# question



## Tea Chick (Sep 1, 2014)

Do working line German Shepherds make good LGDs?


----------



## Southern by choice (Sep 1, 2014)

Absolutely Not! 
Have working GSD and have for all my life. Current dog was Sch. started. They are NOT livestock guardians in any way shape or form.


----------



## Tea Chick (Sep 1, 2014)

Thank you!

What is Sch.?


----------



## Southern by choice (Sep 1, 2014)

Schutzhund.

My current bitch did well at the National Sieger  a few years back. She was young 6-9 month class. Awarded a VP with high ranking, but somewhere along the line her trainer was not good and we got her at 1 year. She has extreme endurance, highly obedient but we have had to work with some of her issues.

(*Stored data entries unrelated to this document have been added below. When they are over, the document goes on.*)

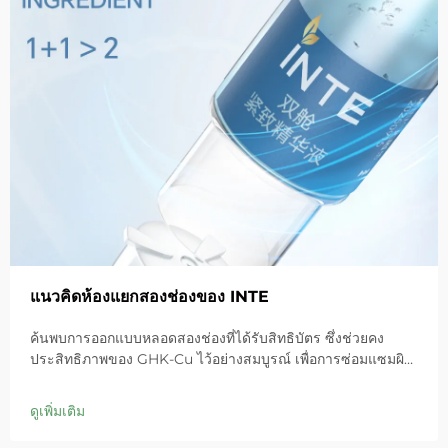
แนวคิดห้องแยกสองช่องของ INTE
ค้นพบการออกแบบหลอดสองช่องที่ได้รับสิทธิบัตร ซึ่งช่วยคง
ประสิทธิภาพของ GHK-Cu ไว้อย่างสมบูรณ์ เพื่อการซ่อมแซมผิว
สูงสุด ให้ความชุ่มชื้นอย่างล้ำลึก บรรเทาอาการแดง และฟื้นฟู
เกราะป้องกันผิวในผิวที่บอบบาง ลองใช้โซลูชัน 'ช่องสีน้ำเงินเล็ก'
ดูเพิ่มเติม
วันนี้เลย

When anyone puts on the winter carhartt Bib/Coveralls (the black ones) she thinks it is the "suit" and she is ready for action. We have worked with it and she is much better LOL but she immediately still growls and is ready. She has a very strong bite but is non-aggressive. My female pyrenees HATES her. As fast as my GSD is she is no match for any of our pyrs or our Anatolians.


----------



## Tea Chick (Sep 1, 2014)

My DH does the dogs.  We don't show, but he watches bloodlines very carefully and is active in the GSD community online.
I understand what you mean about the coveralls; don't carry a tennis ball onto our property if you're trying to sneak around, she'll bark and hold (I think that's what it's called; she sits in front of the person and won't stop barking). lol
Schutzhund; DH would have gotten that right off, but I don't do much with the dogs (as long as they come and sit for me, I'm good).


----------